[Extracted page text data]
───

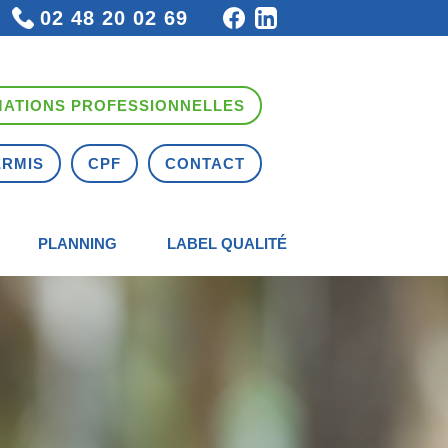
02 48 20 02 69
ATIONS PROFESSIONNELLES
ERMIS
CPF
CONTACT
PLANNING
LABEL QUALITÉ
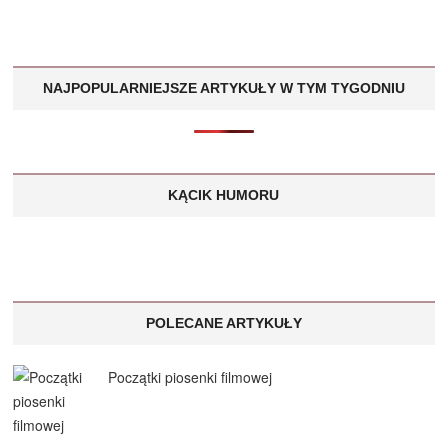
NAJPOPULARNIEJSZE ARTYKUŁY W TYM TYGODNIU
KĄCIK HUMORU
POLECANE ARTYKUŁY
Początki piosenki filmowej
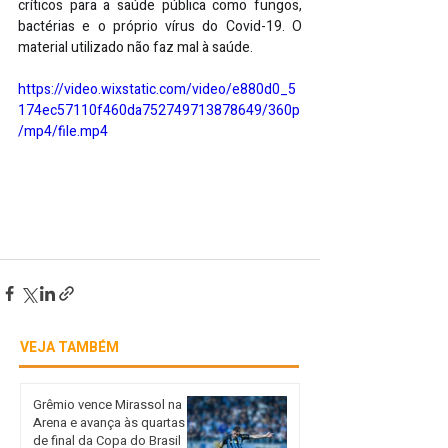
críticos para a saúde pública como fungos, 
bactérias e o próprio vírus do Covid-19. O 
material utilizado não faz mal à saúde.
https://video.wixstatic.com/video/e880d0_5
174ec57110f460da752749713878649/360p
/mp4/file.mp4
VEJA TAMBÉM
Grêmio vence Mirassol na
Arena e avança às quartas
de final da Copa do Brasil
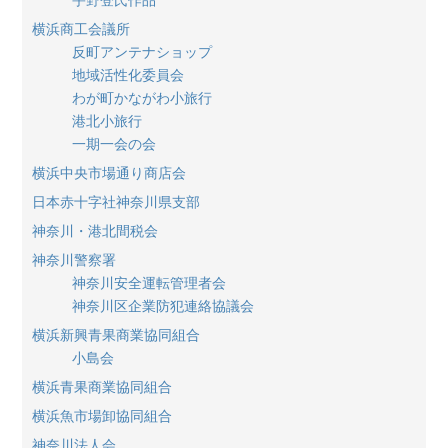
横浜商工会議所
反町アンテナショップ
地域活性化委員会
わが町かながわ小旅行
港北小旅行
一期一会の会
横浜中央市場通り商店会
日本赤十字社神奈川県支部
神奈川・港北間税会
神奈川警察署
神奈川安全運転管理者会
神奈川区企業防犯連絡協議会
横浜新興青果商業協同組合
小島会
横浜青果商業協同組合
横浜魚市場卸協同組合
神奈川法人会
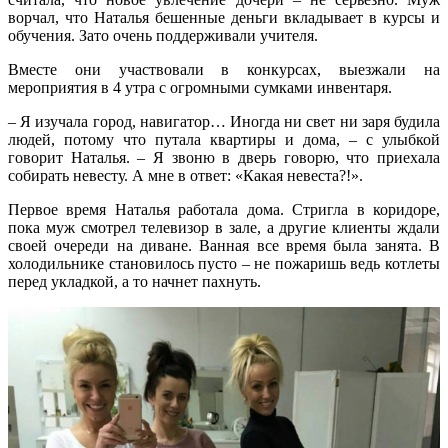
ворчал, что Наталья бешенные деньги вкладывает в курсы и
обучения. Зато очень поддерживали учителя.
Вместе они участвовали в конкурсах, выезжали на
мероприятия в 4 утра с огромными сумками инвентаря.
– Я изучала город, навигатор… Иногда ни свет ни заря будила
людей, потому что путала квартиры и дома, – с улыбкой
говорит Наталья. – Я звоню в дверь говорю, что приехала
собирать невесту. А мне в ответ: «Какая невеста?!».
Первое время Наталья работала дома. Стригла в коридоре,
пока муж смотрел телевизор в зале, а другие клиенты ждали
своей очереди на диване. Ванная все время была занята. В
холодильнике становилось пусто – не пожаришь ведь котлеты
перед укладкой, а то начнет пахнуть.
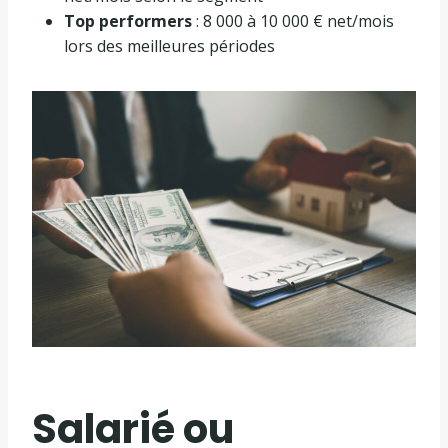
Top performers
: 8 000 à 10 000 € net/mois
lors des meilleures périodes
Salarié ou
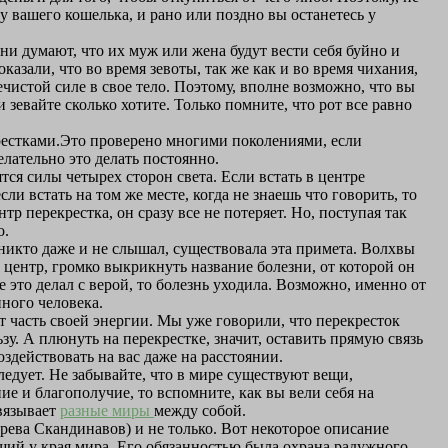
у вашего кошелька, и рано или поздно вы останетесь у
ни думают, что их муж или жена будут вести себя буйно и
казали, что во время зевоты, так же как и во время чихания,
ечистой силе в свое тело. Поэтому, вполне возможно, что вы
 зевайте сколько хотите. Только помните, что рот все равно
екрестками.Это проверено многими поколениями, если
елательно это делать постоянно.
тся силы четырех сторон света. Если встать в центре
сли встать на том же месте, когда не знаешь что говорить, то
р перекрестка, он сразу все не потеряет. Но, поступая так
о.
е никто даже и не слышал, существовала эта примета. Волхвы
о центр, громко выкрикнуть название болезни, от которой он
 это делал с верой, то болезнь уходила. Возможно, именно от
ного человека.
т часть своей энергии. Мы уже говорили, что перекресток
зу. А плюнуть на перекрестке, значит, оставить прямую связь
здействовать на вас даже на расстоянии.
следует. Не забывайте, что в мире существуют вещи,
ие и благополучие, то вспомните, как вы вели себя на
связывает
разные миры
между собой.
ева Скандинавов) и не только. Вот некоторое описание
щий у края мира. Его обязанностью была охрана радужного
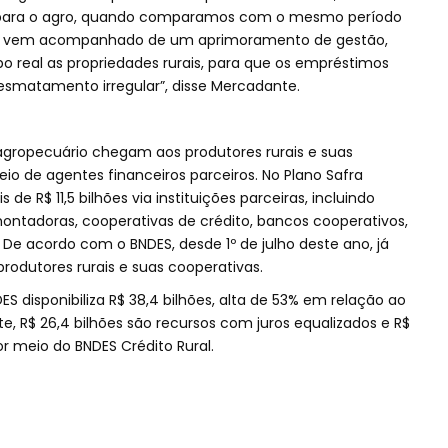
ara o agro, quando comparamos com o mesmo período
ço vem acompanhado de um aprimoramento de gestão,
real as propriedades rurais, para que os empréstimos
esmatamento irregular”, disse Mercadante.
agropecuário chegam aos produtores rurais e suas
io de agentes financeiros parceiros. No Plano Safra
de R$ 11,5 bilhões via instituições parceiras, incluindo
ntadoras, cooperativas de crédito, bancos cooperativos,
 De acordo com o BNDES, desde 1º de julho deste ano, já
rodutores rurais e suas cooperativas.
ES disponibiliza R$ 38,4 bilhões, alta de 53% em relação ao
e, R$ 26,4 bilhões são recursos com juros equalizados e R$
or meio do BNDES Crédito Rural.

───

For each line of the entries that includes "cooperativas", show that line.

ntadoras, cooperativas de crédito, bancos cooperativos,
rodutores rurais e suas cooperativas.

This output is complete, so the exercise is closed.